Blair further claimed that he had believed his top legal officer would change his position on whether a second UN resolution, justifying force, was needed.

Chilcot repeated his earlier statement that the panel was ‘disappointed’ that the government would not allow the public release of statements Blair made in July 2002 to Bush and the then US Defence Secretary Rumsfeld, despite the panel being allowed to see them.

Blair said that he was ‘not going to hide behind the cabinet secretary’ and paraphrased the note, saying he had told Bush: ‘You can count on us, we are going to be with you in tackling this, but there are the difficulties.’

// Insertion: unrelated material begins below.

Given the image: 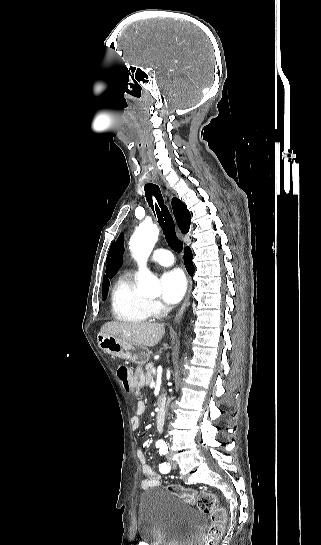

Blair said that the message he wanted to get across was ‘whatever the political heat, if I think this is the right thing to do I am going to be with you, I am not going to back out if the going gets tough. On the other hand, here are the difficulties and the UN route is the right way to go’.

He told the Inquiry he ‘would be astonished’ if his cabinet had not known military preparations were under way in 2003.

He said: ‘I was trying to hold that line in circumstances where it was very difficult’ and if UK legal rows had emerged it would have wrecked ongoing negotiations.

Blair told the Inquiry that if he had ‘started to articulate’ legal doubts ‘saying “I cannot be sure”, the effect of that on the Americans, the coalition and most importantly on Saddam would have been dramatic’.

The Inquiry also released a note from Blair to Jonathan Powell, his chief of staff, shortly before his April 2002 visit to Bush’s ranch, in which he argued that Labour ‘should be gung-ho against Saddam’ from ‘a centre-left perspective’, the case for action against the Iraqi leader should be ‘obvious’.